Records to use section start
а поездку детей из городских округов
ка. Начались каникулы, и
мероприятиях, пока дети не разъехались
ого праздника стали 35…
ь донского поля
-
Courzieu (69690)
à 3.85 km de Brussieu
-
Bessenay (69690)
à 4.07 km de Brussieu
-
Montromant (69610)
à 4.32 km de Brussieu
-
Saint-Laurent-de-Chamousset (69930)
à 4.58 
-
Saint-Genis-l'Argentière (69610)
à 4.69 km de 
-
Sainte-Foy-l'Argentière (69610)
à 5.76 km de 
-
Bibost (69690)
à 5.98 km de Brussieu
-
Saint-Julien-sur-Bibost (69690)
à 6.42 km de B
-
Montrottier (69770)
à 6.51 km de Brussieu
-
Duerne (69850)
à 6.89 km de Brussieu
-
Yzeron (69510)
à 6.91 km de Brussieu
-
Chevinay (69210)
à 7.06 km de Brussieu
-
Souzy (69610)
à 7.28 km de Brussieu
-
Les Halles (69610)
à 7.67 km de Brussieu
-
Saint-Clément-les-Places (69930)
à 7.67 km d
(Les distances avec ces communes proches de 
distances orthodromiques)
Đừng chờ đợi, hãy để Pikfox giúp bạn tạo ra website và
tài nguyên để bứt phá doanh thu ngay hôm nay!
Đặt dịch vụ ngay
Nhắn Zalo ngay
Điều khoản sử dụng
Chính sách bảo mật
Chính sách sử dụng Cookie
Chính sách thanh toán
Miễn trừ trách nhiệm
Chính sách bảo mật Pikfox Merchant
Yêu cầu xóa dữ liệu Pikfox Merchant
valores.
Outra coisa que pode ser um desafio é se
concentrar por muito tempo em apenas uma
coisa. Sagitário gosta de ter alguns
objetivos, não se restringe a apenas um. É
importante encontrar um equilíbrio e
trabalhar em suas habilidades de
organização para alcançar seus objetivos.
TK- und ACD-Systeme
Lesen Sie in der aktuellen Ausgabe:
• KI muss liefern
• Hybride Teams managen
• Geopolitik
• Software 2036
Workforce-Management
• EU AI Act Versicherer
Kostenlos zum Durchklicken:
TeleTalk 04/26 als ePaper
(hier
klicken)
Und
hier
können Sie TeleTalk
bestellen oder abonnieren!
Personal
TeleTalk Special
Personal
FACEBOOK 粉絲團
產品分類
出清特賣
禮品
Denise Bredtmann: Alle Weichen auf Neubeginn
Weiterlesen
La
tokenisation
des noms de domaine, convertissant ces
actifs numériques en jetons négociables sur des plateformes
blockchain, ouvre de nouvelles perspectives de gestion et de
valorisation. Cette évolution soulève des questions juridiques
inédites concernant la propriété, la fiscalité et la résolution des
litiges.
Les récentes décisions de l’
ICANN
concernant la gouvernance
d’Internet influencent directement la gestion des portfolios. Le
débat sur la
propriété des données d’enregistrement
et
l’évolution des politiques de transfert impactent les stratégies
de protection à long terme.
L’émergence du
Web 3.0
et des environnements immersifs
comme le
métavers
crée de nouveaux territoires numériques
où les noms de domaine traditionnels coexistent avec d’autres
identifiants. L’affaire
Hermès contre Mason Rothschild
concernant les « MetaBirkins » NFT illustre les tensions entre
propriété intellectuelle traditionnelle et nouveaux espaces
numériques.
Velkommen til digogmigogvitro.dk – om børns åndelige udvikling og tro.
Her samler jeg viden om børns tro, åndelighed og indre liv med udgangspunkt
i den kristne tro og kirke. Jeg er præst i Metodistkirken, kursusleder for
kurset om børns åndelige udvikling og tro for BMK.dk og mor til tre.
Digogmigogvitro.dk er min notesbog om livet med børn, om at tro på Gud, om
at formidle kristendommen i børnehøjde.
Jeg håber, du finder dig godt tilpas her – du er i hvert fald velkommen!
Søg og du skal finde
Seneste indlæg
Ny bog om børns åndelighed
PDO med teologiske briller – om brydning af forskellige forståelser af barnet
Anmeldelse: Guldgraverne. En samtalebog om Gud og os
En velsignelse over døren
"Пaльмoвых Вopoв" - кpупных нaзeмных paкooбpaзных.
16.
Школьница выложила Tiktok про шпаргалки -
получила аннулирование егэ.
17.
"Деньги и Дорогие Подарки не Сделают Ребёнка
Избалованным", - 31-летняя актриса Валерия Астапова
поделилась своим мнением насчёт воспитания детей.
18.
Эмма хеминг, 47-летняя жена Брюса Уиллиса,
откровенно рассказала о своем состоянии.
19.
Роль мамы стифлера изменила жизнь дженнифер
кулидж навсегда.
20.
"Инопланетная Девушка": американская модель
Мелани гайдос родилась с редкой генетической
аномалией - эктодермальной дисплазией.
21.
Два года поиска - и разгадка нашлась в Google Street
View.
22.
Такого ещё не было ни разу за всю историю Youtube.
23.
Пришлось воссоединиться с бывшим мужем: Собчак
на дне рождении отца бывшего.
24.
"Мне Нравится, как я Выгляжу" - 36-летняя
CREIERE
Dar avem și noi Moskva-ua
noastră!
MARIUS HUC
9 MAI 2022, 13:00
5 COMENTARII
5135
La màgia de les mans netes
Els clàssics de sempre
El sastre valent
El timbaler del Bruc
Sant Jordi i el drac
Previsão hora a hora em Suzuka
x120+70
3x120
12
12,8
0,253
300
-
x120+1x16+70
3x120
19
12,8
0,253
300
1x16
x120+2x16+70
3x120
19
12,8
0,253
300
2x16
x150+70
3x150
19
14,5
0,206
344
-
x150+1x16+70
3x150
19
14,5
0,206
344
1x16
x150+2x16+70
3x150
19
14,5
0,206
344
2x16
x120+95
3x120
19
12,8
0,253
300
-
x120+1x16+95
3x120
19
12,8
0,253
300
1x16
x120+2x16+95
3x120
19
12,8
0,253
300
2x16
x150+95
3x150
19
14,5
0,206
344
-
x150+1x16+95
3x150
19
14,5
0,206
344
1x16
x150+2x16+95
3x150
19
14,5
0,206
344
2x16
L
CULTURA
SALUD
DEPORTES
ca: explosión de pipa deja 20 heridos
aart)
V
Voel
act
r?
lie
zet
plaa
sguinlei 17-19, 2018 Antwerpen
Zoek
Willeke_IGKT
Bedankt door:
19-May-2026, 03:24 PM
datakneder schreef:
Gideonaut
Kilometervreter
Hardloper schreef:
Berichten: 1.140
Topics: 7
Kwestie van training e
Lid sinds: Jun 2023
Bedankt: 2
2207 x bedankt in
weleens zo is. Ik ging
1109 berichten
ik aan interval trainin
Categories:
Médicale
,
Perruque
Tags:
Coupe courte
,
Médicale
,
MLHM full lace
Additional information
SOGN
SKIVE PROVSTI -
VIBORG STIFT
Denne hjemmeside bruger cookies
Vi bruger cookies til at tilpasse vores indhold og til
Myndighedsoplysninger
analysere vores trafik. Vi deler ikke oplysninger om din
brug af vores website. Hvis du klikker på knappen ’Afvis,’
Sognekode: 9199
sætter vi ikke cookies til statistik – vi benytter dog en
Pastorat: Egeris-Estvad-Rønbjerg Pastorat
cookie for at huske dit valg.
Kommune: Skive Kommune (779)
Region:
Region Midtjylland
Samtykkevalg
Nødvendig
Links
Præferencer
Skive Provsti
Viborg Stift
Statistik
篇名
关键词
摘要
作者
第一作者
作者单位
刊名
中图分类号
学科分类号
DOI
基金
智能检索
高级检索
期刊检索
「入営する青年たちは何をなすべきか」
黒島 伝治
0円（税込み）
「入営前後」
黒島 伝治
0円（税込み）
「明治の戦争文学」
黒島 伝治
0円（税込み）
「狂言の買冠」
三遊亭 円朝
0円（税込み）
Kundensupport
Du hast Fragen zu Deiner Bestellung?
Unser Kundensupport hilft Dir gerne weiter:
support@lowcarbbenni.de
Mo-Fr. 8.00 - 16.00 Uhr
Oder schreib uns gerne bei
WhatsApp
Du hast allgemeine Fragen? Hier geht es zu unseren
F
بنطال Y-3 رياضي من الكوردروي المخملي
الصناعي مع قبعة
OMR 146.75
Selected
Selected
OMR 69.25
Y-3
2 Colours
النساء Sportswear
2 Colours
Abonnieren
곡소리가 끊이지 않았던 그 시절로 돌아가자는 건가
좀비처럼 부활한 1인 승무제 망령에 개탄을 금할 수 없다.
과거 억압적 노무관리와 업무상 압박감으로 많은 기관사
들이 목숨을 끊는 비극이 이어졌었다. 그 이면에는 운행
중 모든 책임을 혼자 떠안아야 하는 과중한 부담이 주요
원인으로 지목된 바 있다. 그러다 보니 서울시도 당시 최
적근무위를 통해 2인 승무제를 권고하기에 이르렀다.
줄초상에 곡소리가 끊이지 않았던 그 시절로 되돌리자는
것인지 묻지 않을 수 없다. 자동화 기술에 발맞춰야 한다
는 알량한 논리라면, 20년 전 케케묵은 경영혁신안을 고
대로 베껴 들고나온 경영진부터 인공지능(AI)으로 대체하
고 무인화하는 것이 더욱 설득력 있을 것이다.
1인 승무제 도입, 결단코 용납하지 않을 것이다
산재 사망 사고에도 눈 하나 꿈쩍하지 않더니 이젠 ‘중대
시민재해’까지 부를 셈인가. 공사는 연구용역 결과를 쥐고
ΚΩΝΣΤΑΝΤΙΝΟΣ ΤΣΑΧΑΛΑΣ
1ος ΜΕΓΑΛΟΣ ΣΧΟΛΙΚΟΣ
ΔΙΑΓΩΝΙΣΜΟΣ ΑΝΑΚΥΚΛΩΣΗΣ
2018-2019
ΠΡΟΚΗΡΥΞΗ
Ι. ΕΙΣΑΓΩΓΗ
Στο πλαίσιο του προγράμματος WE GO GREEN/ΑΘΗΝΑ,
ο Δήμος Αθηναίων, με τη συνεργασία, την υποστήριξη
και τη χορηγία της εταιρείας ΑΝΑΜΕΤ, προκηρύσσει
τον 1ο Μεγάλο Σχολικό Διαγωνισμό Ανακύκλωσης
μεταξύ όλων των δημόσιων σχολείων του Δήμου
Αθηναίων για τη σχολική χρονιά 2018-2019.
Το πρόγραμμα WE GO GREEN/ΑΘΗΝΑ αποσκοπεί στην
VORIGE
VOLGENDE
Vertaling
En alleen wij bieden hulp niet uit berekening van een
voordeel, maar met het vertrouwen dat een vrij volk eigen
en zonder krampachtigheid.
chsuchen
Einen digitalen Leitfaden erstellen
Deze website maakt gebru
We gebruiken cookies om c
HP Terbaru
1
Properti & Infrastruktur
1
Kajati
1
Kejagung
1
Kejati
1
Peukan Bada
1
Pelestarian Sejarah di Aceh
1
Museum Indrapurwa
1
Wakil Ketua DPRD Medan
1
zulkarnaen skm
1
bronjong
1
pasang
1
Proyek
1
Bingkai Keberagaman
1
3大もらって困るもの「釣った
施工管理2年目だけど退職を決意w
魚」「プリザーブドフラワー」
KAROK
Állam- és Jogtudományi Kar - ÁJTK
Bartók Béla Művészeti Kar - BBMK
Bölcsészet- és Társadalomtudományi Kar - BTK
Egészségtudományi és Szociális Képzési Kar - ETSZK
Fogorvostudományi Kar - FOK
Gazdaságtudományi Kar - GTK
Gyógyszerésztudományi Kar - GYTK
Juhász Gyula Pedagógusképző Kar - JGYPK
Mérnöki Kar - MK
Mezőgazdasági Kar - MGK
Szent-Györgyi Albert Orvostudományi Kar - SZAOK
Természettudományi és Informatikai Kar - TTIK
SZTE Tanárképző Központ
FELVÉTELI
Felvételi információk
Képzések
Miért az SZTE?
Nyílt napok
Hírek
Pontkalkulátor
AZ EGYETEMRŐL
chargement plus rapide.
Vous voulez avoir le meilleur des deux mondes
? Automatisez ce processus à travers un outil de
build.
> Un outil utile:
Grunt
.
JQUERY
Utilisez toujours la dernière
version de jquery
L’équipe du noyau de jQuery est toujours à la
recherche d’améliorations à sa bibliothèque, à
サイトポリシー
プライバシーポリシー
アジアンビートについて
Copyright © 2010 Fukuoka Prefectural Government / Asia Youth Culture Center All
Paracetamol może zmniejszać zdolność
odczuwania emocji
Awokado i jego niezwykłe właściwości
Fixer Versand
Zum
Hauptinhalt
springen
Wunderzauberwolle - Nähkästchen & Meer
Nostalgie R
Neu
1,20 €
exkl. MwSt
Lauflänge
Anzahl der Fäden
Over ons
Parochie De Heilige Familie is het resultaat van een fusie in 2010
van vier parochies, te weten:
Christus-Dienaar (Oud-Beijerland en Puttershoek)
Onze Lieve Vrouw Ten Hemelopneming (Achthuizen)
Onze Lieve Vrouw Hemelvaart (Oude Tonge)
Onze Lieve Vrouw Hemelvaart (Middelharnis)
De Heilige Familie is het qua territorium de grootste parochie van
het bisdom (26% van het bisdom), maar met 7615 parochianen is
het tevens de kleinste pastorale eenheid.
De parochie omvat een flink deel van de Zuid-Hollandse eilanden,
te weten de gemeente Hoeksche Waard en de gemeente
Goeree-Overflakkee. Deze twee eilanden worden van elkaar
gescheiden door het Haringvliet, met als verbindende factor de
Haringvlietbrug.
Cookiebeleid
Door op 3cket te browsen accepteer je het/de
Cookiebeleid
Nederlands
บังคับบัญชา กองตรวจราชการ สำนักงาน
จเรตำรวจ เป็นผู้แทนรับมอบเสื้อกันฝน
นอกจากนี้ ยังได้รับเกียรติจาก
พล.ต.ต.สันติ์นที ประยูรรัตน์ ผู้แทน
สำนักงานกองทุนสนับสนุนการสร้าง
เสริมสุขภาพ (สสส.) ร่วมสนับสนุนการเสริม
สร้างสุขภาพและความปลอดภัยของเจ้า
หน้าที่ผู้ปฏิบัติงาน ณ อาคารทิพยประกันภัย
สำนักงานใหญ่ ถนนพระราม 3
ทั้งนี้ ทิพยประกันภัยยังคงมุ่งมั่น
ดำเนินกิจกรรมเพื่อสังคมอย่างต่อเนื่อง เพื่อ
Records to use section end
(Directions for this task): Which lines of the data include the string "детей"? Find them and copy each one.

(Answer section):
а поездку детей из городских округов
поделилась своим мнением насчёт воспитания детей.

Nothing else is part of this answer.